Thanks for the reply. A correction in code cell 4
loss += criterion(outputs, targets)
instead of:
loss = criterion(outputs, targets)
These gates are a part of a big CNN and i need to apply norm on only these gates but the real problem arises when I do norm loss + criterion loss only norm loss act on these gates and they starts decreasing linearly.
Example:
Parameter containing:
tensor([0.9900, 0.9900, 0.9900, 0.9900, 0.9900, 0.9900, 0.9900, 0.9900, 0.9900,
0.9900, 0.9900, 0.9900, 0.9900, 0.9900, 0.9900, 0.9900, 0.9900, 0.9900,
0.9900, 0.9900, 0.9900, 0.9900, 0.9900, 0.9900, 0.9900, 0.9900, 0.9900,
0.9900, 0.9900, 0.9900, 0.9900, 0.9900, 0.9900, 0.9900, 0.9900, 0.9900,
0.9900, 0.9900, 0.9900, 0.9900, 0.9900, 0.9900, 0.9900, 0.9900, 0.9900,
0.9900, 0.9900, 0.9900, 0.9900, 0.9900, 0.9900, 0.9900, 0.9900, 0.9900,
0.9900, 0.9900, 0.9900, 0.9900, 0.9900, 0.9900, 0.9900, 0.9900, 0.9900,
0.9900], device='cuda:0', requires_grad=True)
9.449404761904763
Parameter containing:
tensor([0.7900, 0.7900, 0.7900, 0.7900, 0.7900, 0.7900, 0.7900, 0.7900, 0.7900,
0.7900, 0.7900, 0.7900, 0.7900, 0.7900, 0.7900, 0.7900, 0.7900, 0.7900,
0.7900, 0.7900, 0.7900, 0.7900, 0.7900, 0.7900, 0.7900, 0.7900, 0.7900,
0.7900, 0.7900, 0.7900, 0.7900, 0.7900, 0.7900, 0.7900, 0.7900, 0.7900,
0.7900, 0.7900, 0.7900, 0.7900, 0.7900, 0.7900, 0.7900, 0.7900, 0.7900,
0.7900, 0.7900, 0.7900, 0.7900, 0.7900, 0.7900, 0.7900, 0.7900, 0.7900,
0.7900, 0.7900, 0.7900, 0.7900, 0.7900, 0.7900, 0.7900, 0.7900, 0.7900,
0.7900], device='cuda:0', requires_grad=True)
10.632621951219512
Parameter containing:
tensor([0.5900, 0.5900, 0.5900, 0.5900, 0.5900, 0.5900, 0.5900, 0.5900, 0.5900,
0.5900, 0.5900, 0.5900, 0.5900, 0.5900, 0.5900, 0.5900, 0.5900, 0.5900,
0.5900, 0.5900, 0.5900, 0.5900, 0.5900, 0.5900, 0.5900, 0.5900, 0.5900,
0.5900, 0.5900, 0.5900, 0.5900, 0.5900, 0.5900, 0.5900, 0.5900, 0.5900,
0.5900, 0.5900, 0.5900, 0.5900, 0.5900, 0.5900, 0.5900, 0.5900, 0.5900,
0.5900, 0.5900, 0.5900, 0.5900, 0.5900, 0.5900, 0.5900, 0.5900, 0.5900,
0.5900, 0.5900, 0.5900, 0.5900, 0.5900, 0.5900, 0.5900, 0.5900, 0.5900,
0.5900], device='cuda:0', requires_grad=True)

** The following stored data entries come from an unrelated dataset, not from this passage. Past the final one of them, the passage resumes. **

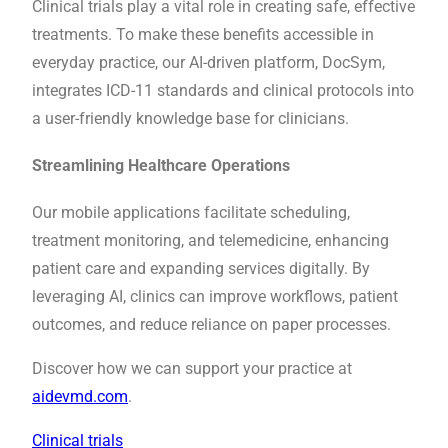
Clinical trials play a vital role in creating safe, effective
treatments. To make these benefits accessible in
everyday practice, our AI-driven platform, DocSym,
integrates ICD-11 standards and clinical protocols into
a user-friendly knowledge base for clinicians.
Streamlining Healthcare Operations
Our mobile applications facilitate scheduling,
treatment monitoring, and telemedicine, enhancing
patient care and expanding services digitally. By
leveraging AI, clinics can improve workflows, patient
outcomes, and reduce reliance on paper processes.
Discover how we can support your practice at
aidevmd.com
.
Clinical trials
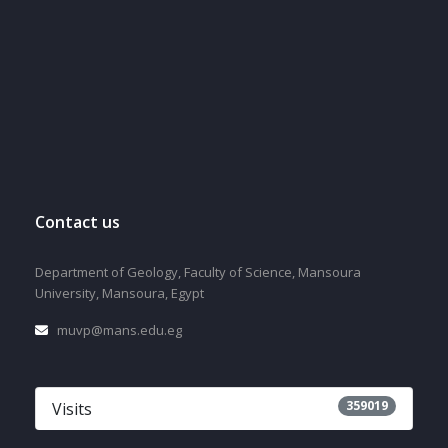
Contact us
Department of Geology, Faculty of Science, Mansoura
University, Mansoura, Egypt
muvp@mans.edu.eg
359019
Visits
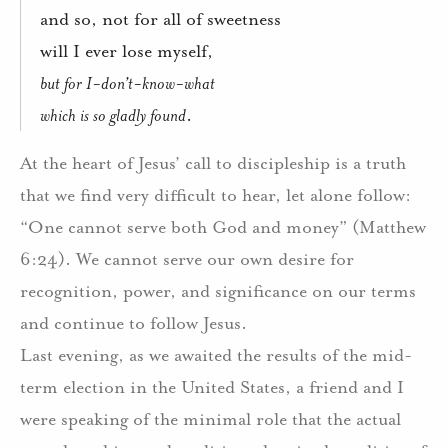
and so, not for all of sweetness
will I ever lose myself,
but for I-don’t-know-what
which is so gladly found
.
At the heart of Jesus’ call to discipleship is a truth
that we find very difficult to hear, let alone follow:
“One cannot serve both God and money” (Matthew
6:24).
We cannot serve our own desire for
recognition, power, and significance on our terms
and continue to follow Jesus.
Last evening, as we awaited the results of the mid-
term election in the United States, a friend and I
were speaking of the minimal role that the actual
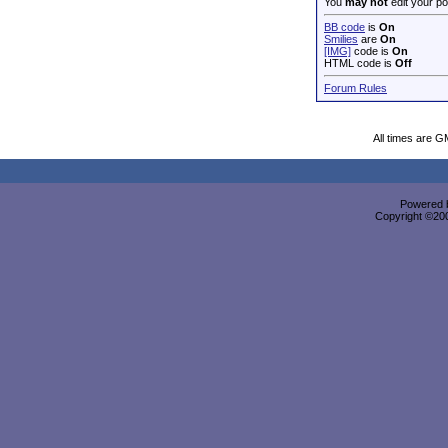
You
may not
edit your po
BB code
is
On
Smilies
are
On
[IMG]
code is
On
HTML code is
Off
Forum Rules
All times are G
Powered b
Copyright ©2000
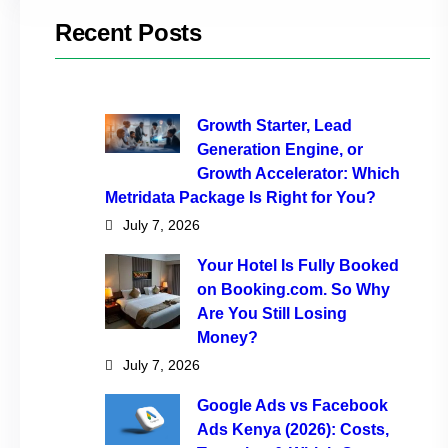
Recent Posts
Growth Starter, Lead
Generation Engine, or
Growth Accelerator: Which
Metridata Package Is Right for You?
July 7, 2026
Your Hotel Is Fully Booked
on Booking.com. So Why
Are You Still Losing
Money?
July 7, 2026
Google Ads vs Facebook
Ads Kenya (2026): Costs,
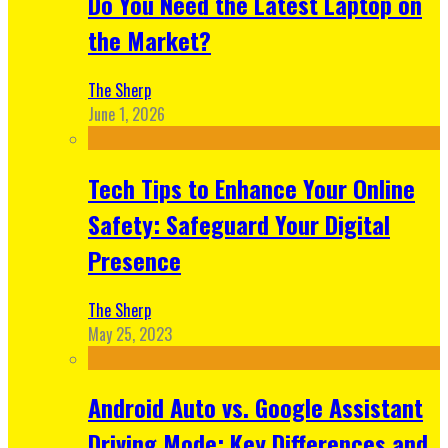
Do You Need the Latest Laptop on
the Market?
The Sherp
June 1, 2026
Tech Tips to Enhance Your Online
Safety: Safeguard Your Digital
Presence
The Sherp
May 25, 2023
Android Auto vs. Google Assistant
Driving Mode: Key Differences and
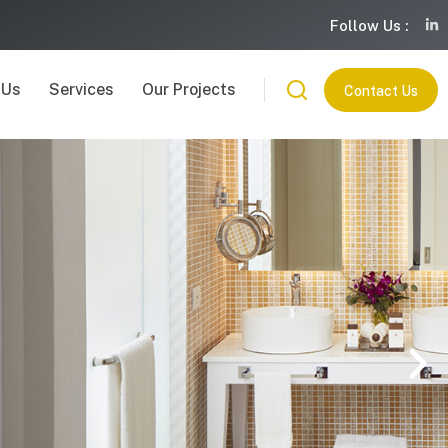
Follow Us :
 Us
Services
Our Projects
Contact Us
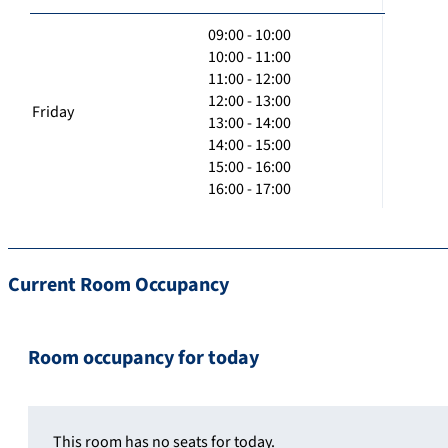
09:00 - 10:00
10:00 - 11:00
11:00 - 12:00
12:00 - 13:00
Friday
13:00 - 14:00
14:00 - 15:00
15:00 - 16:00
16:00 - 17:00
Current Room Occupancy
Room occupancy for today
This room has no seats for today.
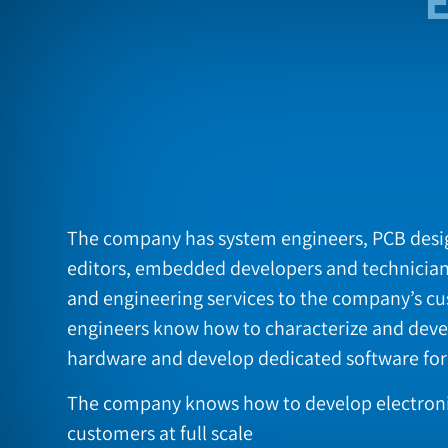
The company has system engineers, PCB desig
editors, embedded developers and technicia
and engineering services to the company’s c
engineers know how to characterize and deve
hardware and develop dedicated software fo
The company knows how to develop electronic
customers at full scale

From above pettern it is evedent that only norm loss is updating these gates and they are linearly decreasing with same step size, if both the loses were acting on these parameters then the output would have looked something like this:
Parameter containing:
tensor([0.8699, 0.8551, 0.8640, 0.8520, 0.8678, 0.8507, 0.8549, 0.8534, 0.8580,
0.8608, 0.8743, 0.8603, 0.8631, 0.8679, 0.8597, 0.8569, 0.8374, 0.8583,
0.8512, 0.8547, 0.8615, 0.8548, 0.8784, 0.8510, 0.8589, 0.8481, 0.8453,
0.8566, 0.8598, 0.8733, 0.8685, 0.8767, 0.8714, 0.8580, 0.8629, 0.8675,
0.8576, 0.8471, 0.8630, 0.8706, 0.8667, 0.8785, 0.8623, 0.8619, 0.8527,
0.8507, 0.8524, 0.8556, 0.8650, 0.8653, 0.8517, 0.8492, 0.8602, 0.8517,
0.8635, 0.8539, 0.8691, 0.8669, 0.8660, 0.8596, 0.8686, 0.8661, 0.8424,
0.8724], device='cuda:0', requires_grad=True)
If you need more information please let me know.